Glad you enjoyed the beers. I was worried as all of them were poured from a tap into dodgy coke bottles with a random hit of sugar to help hold the combination. 

The pils I didn't find that grassy, I actually missed it in the beer, but it's great you found it. I didn't use any Saaz, only 100% Hallertau Tradition which is know for a grassy flavour. Surprising how the bottle can change a beer. Pitty about the skunking, but I don;t have brown bottles anymore.

The kilkevin was interesting and I enjoyed it. For a beer that was going to be a Kilkenny, then Guinness, and ended up with some random bits chucked together based on ideas I had at the time. This one was 24IBU and next time I would bump it up more, but the fuggles finish was nice and earthy as you mentioned. 

None of the beers would be award winners in my opinion with 2 of the 3 being first time brews, but that was what was on tap at the time, so a good enjoyable review for me to think about next time I do them.

QldKev


----------



## Pennywise (8/9/11)

Glad you enjoyed it Muggus, thanks for the feedback :icon_cheers:


----------



## Muggus (8/9/11)

TonyC said:


> Thanks for the feedback, i actually bottled that in March 11, not 2010.
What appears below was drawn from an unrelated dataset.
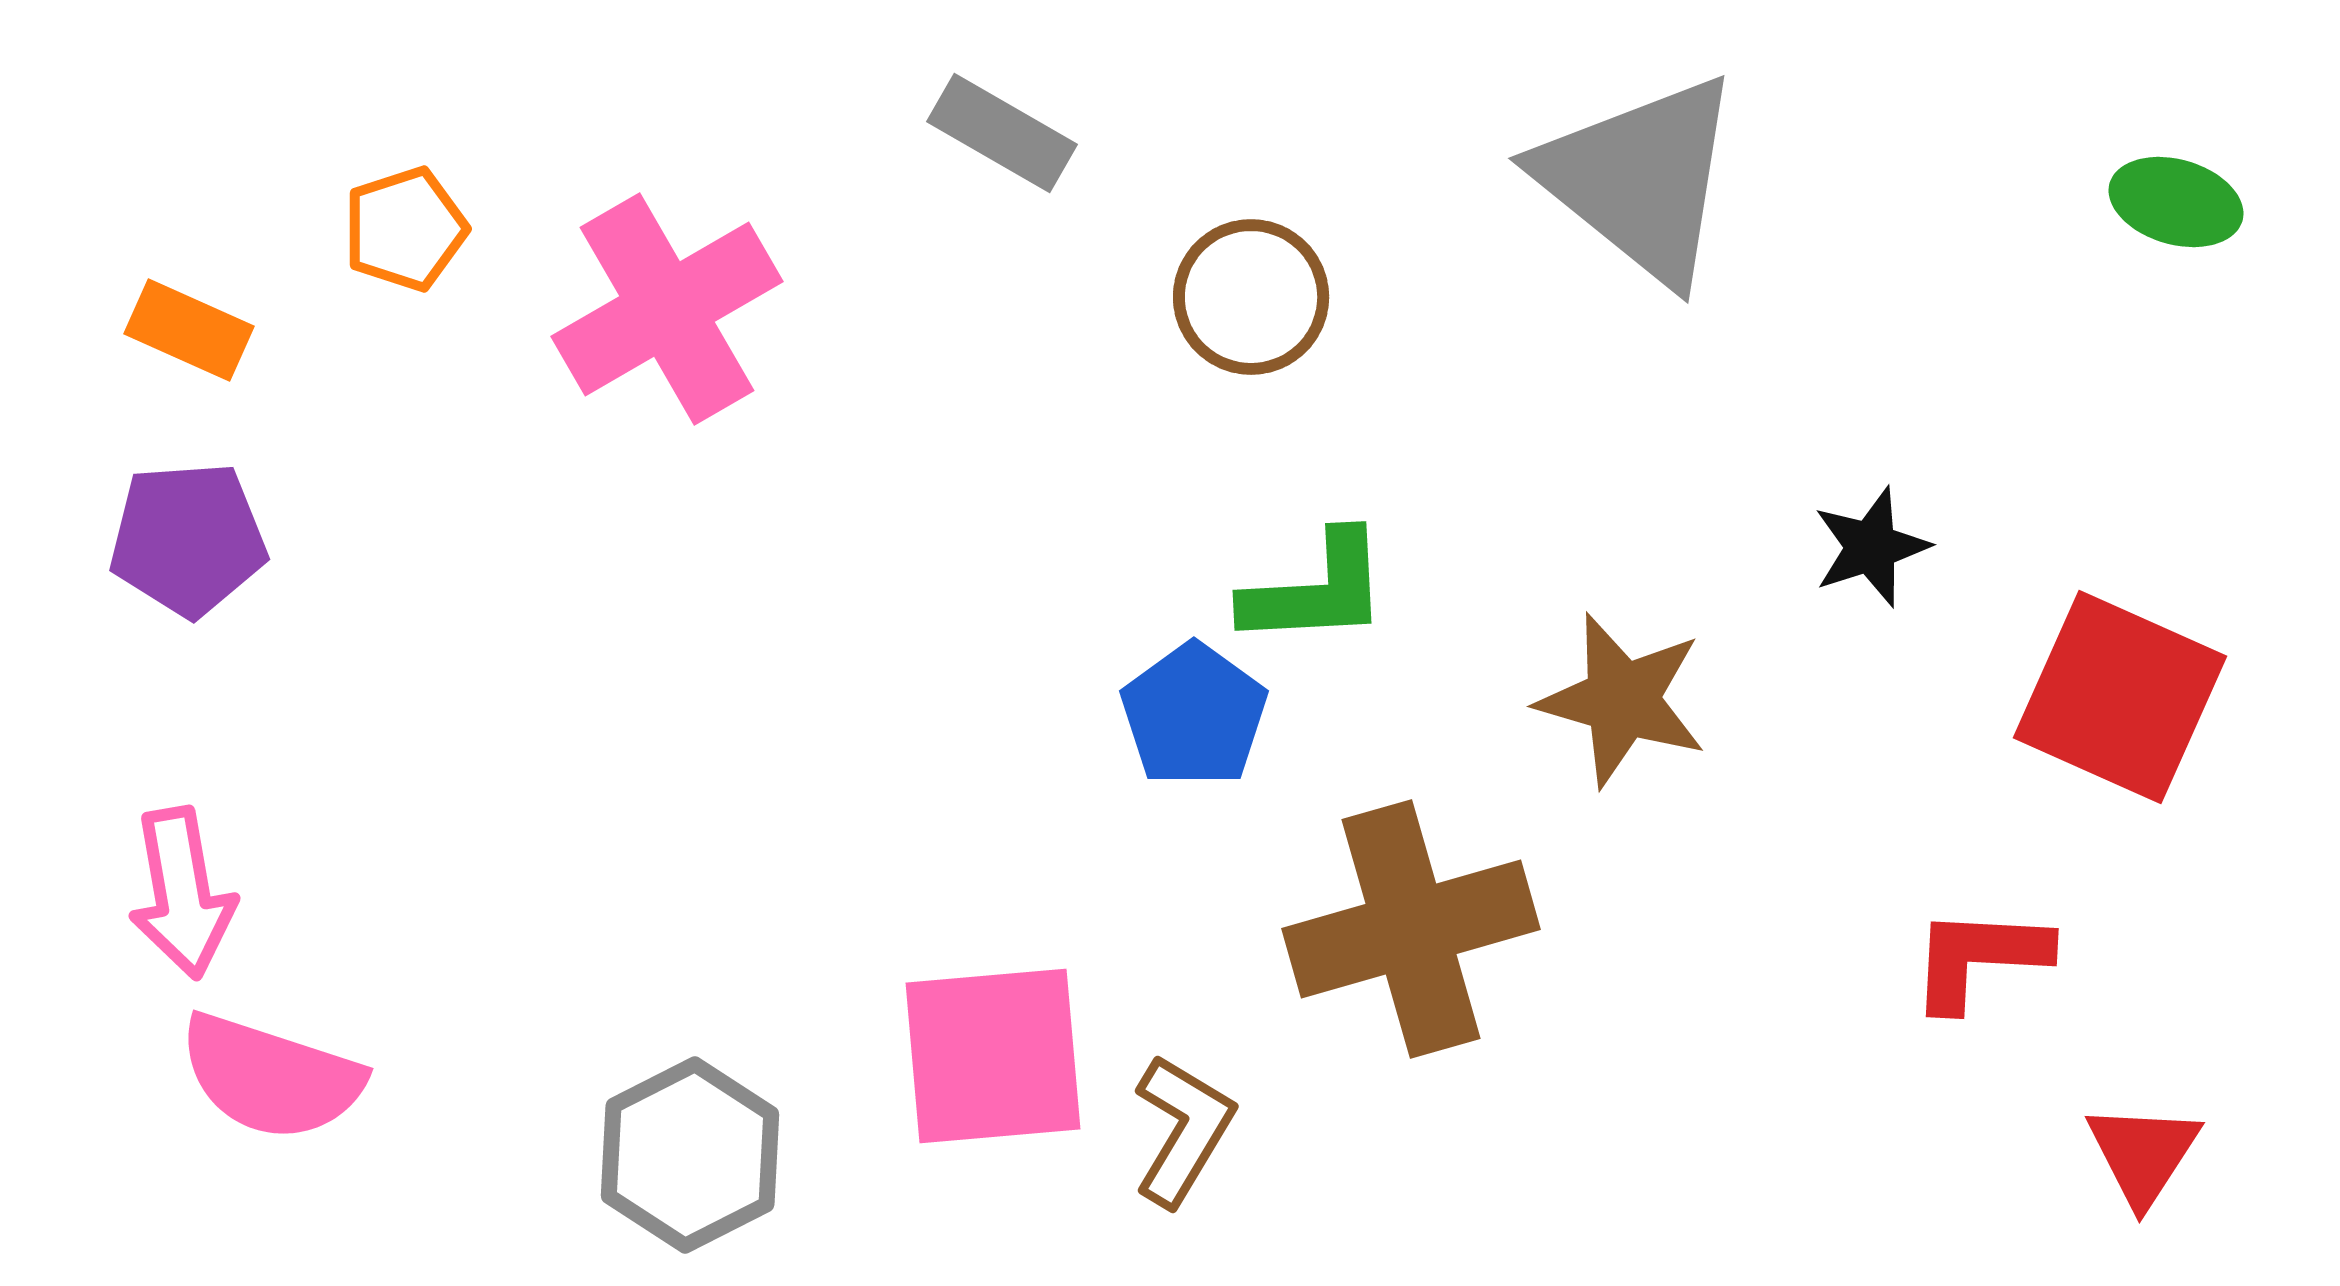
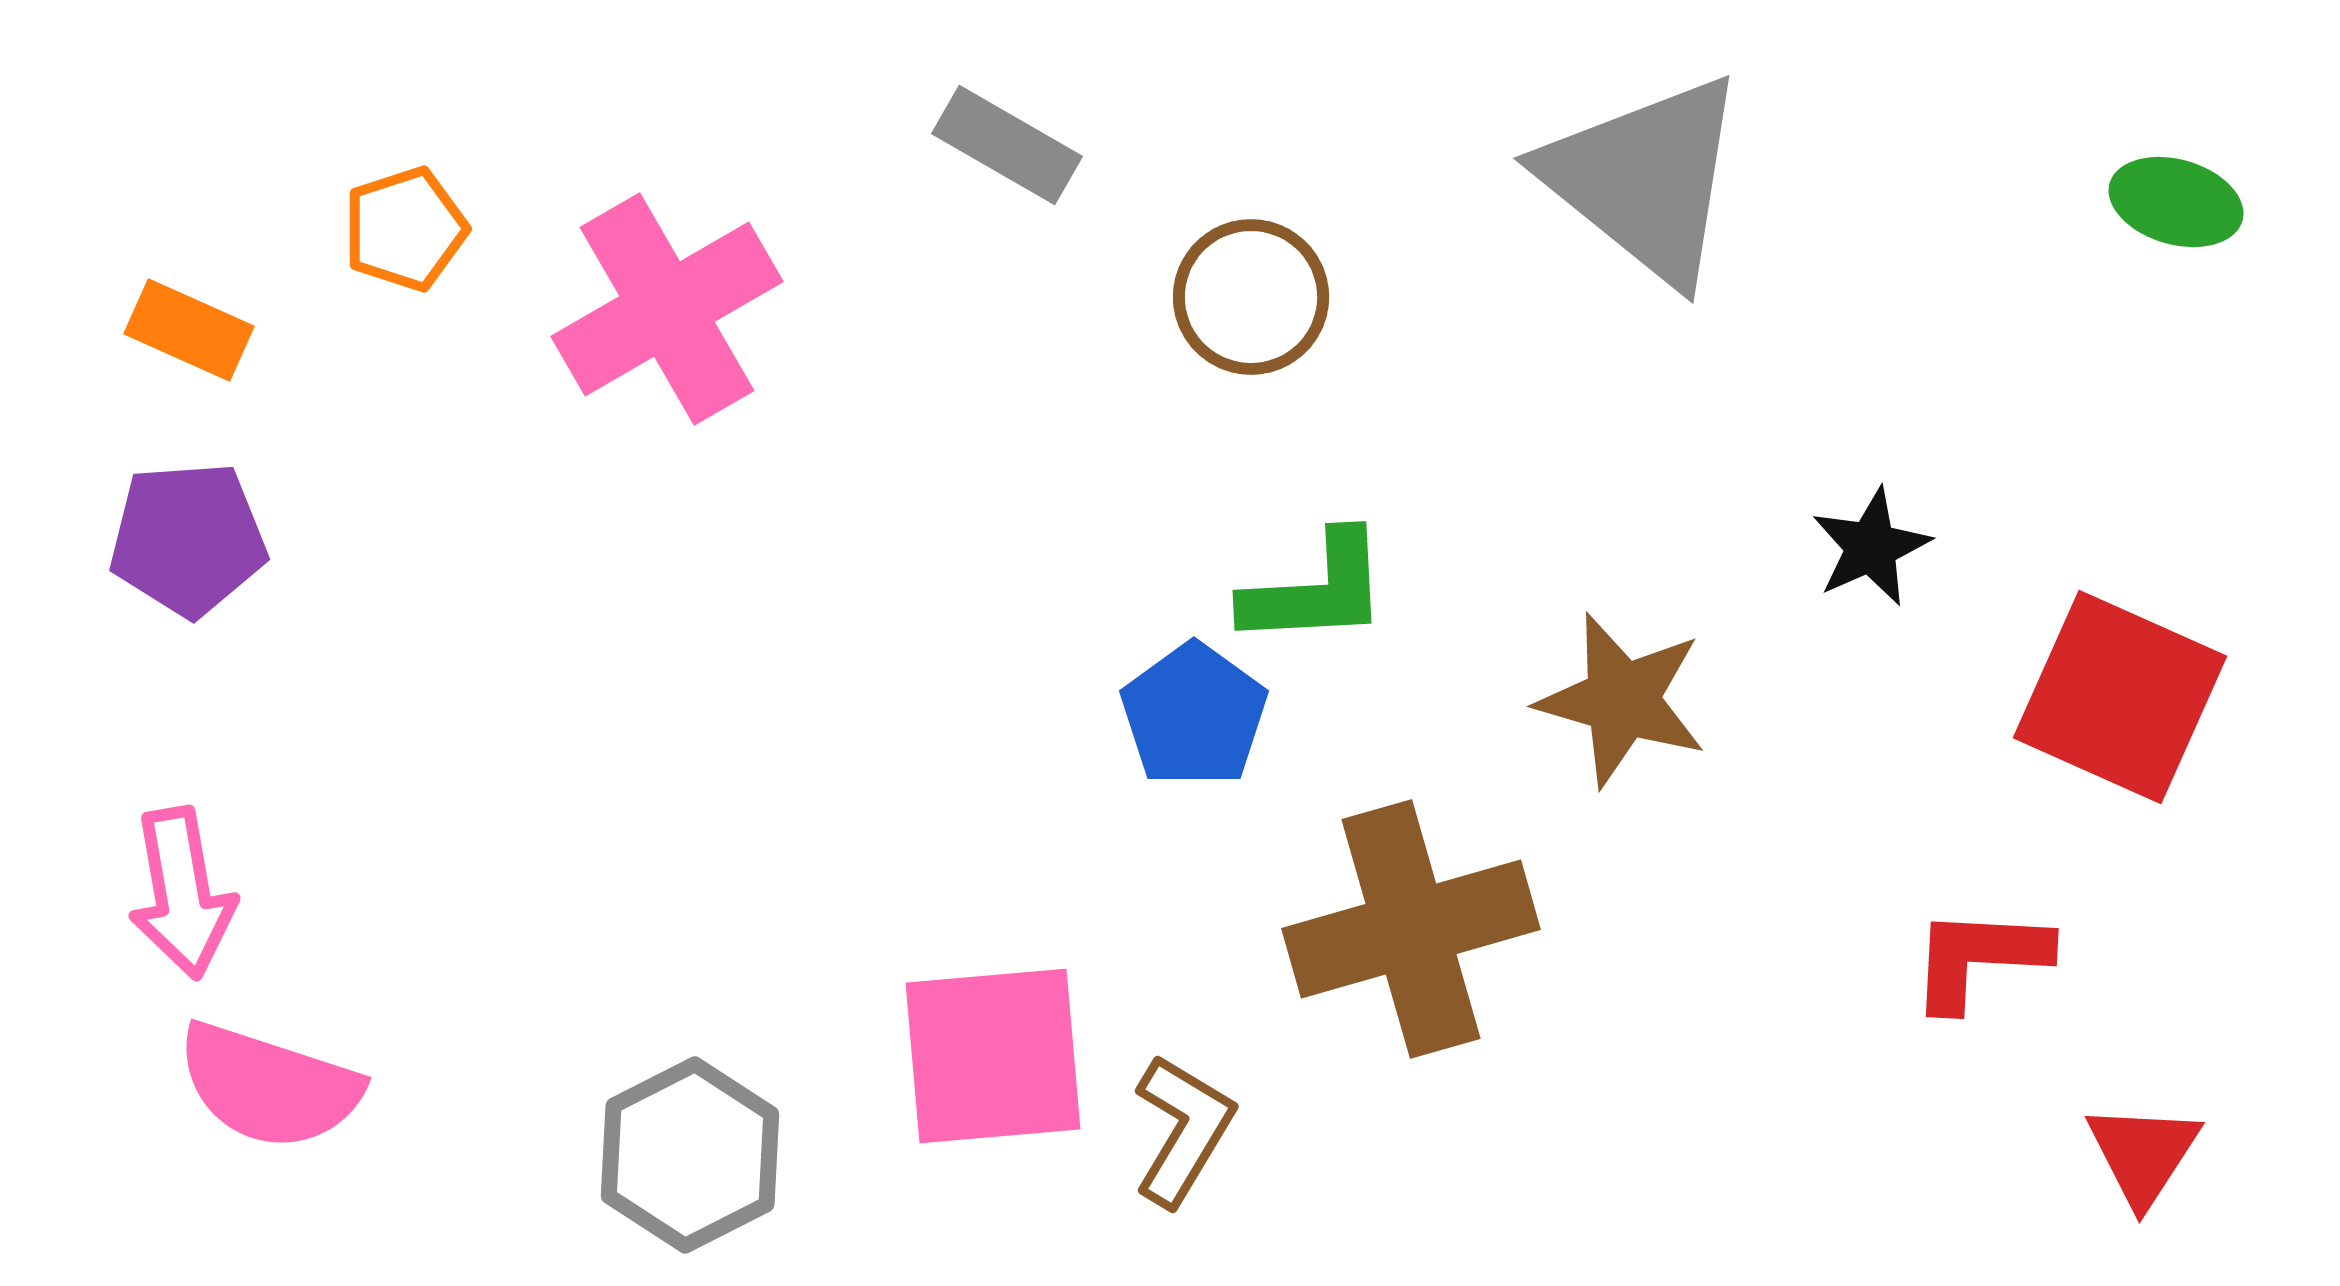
gray rectangle: moved 5 px right, 12 px down
gray triangle: moved 5 px right
black star: rotated 6 degrees counterclockwise
pink semicircle: moved 2 px left, 9 px down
Probably a typo on my behalf...would've been an amazingly well preserved 18month old beer!

I gotta say this has been a great journey for me, combined with the state comp, club meetings and caseswaps, the amount of homebrew i've been exposed to this year has been amazing...barely had the chance to try commercial beers! 
And on that note, I think alot of people should be really proud of the level at which their homebrew is at. The top beers i've tried amongst it all have really been standouts not just for homebrew, but amongst all beers i've come across. Its a testament to how good the brewers on AHB are, and goes to show how easy it is to make world class beer!

Got the remainder of the Lotto in the fridge. There's almost light at the end of the tunnel...


----------



## Spork (8/9/11)

Thanks for the feedback Muggus.
Have moved on from the kits and bits to AG BIAB, and now have temperature control for fermentation.
Was going to tip that batch out, but the son likes the butterscotch flavour...
Glad you didn't gag on it. Next time I'll have something quite nice to send.


----------



## jyo (8/9/11)

Thanks heaps for the feedback, Muggus. I'm really stoked you enjoyed it, mate.
Cheers, John.


----------



## barls (8/9/11)

Muggus said:


> View attachment 48181
> 
> *Beer: Barls Oude Bruin *
> Date: 5th August 11
> ...


i knew you would like it, pity you werent judging the sours this year might of done better than a 28 out of 50 with it.


----------



## Muggus (9/9/11)

barls said:


> i knew you would like it, pity you werent judging the sours this year might of done better than a 28 out of 50 with it.


I thought the same thing mate! I would have scored that massively!
Managed to find the bottle it after the judging was finished and had a taste with a few other of the boys who love a good sour...they were really impressed.

You gonna enter it in the Castle Hill show?


----------



## Josh (9/9/11)

Muggus, sorry no label on my beers. Did you receive the two bottles placed in your backyard? RIS is my Russian Imperial Stout that placed 1st at the NSW Comp.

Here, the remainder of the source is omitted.